The average retailer lost just under £15,000 in the month of August.
This was the largest loss in the last 12 months, according to performance specialists ASE, but at £14,871 was £1,000 less than the amount lost in August 2015.
Continuing a trend, turnover levels were up, reflecting the increased level of registrations.
This produced a further fall in the rolling 12 month return on sales percentage which is down to its lowest level since 2012.
“It will be interesting to see whether the September performance is strong enough to reverse this trend or whether we will continue to see the ratio track downwards towards 1%,” said Mike Jones, ASE chairman.
“Ever since the switch to two registration months a year, August has produced the largest single loss of any month.
“In addition, during 2016, we have seen an increase in the size of the peaks and troughs in profitability as retailers process an ever greater number of vehicles, only making profit when they have earned the associated volume bonus.”

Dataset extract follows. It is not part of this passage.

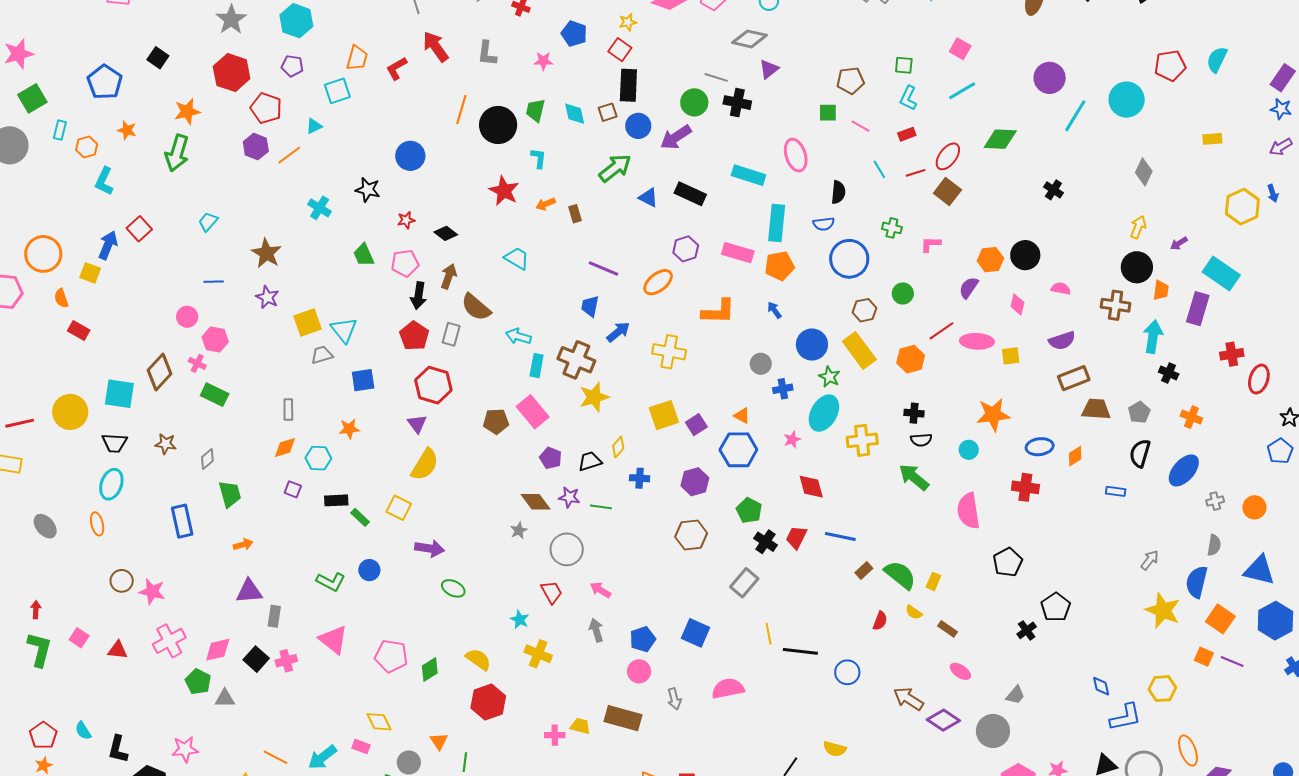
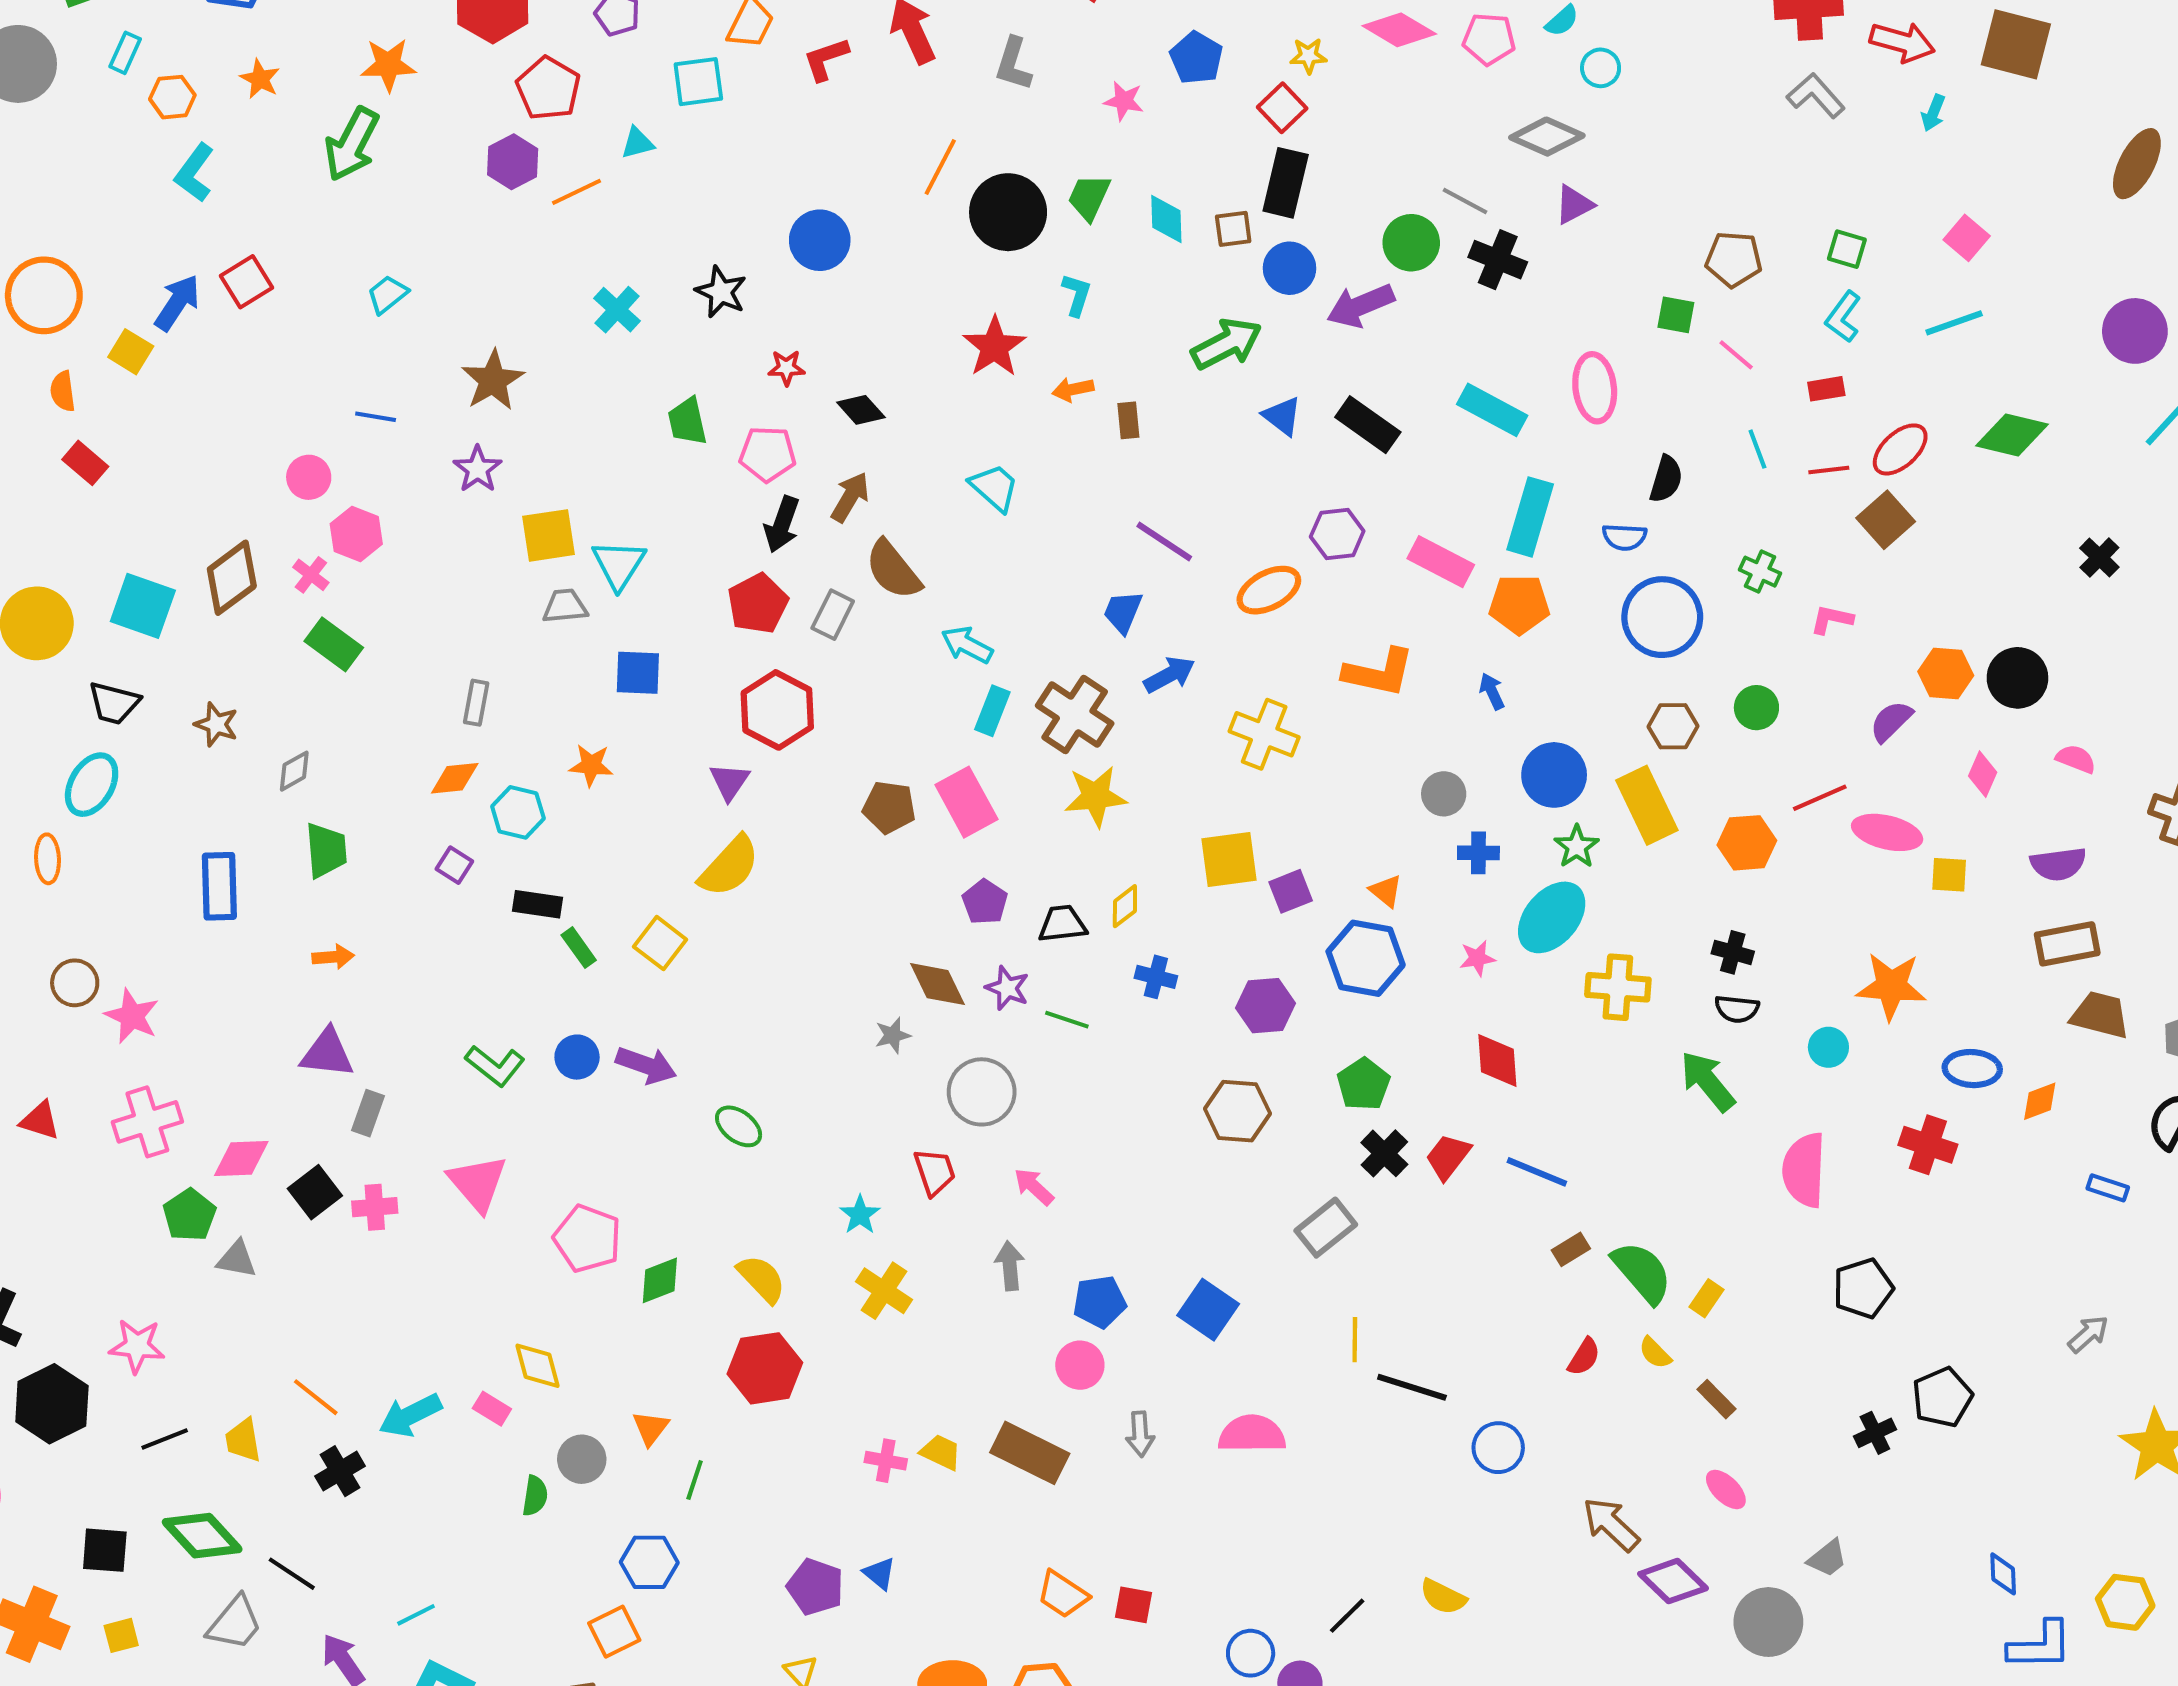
purple arrow: (429, 548) -> (646, 1065), moved
gray arrow: (1150, 560) -> (2088, 1334), moved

Used car performance remained strong in August with no sign of the volume of self-registered vehicles and PCP returns have a material adverse impact on performance.
“Dealers successfully destocked during August in advance of the influx of vehicles in September through part exchanges and dealer registrations.
“September profitability performance will be a key driver in the overall result for the year, although given the volume of cars registered at the end of the month, we will likely have to wait several months before we see the full picture.”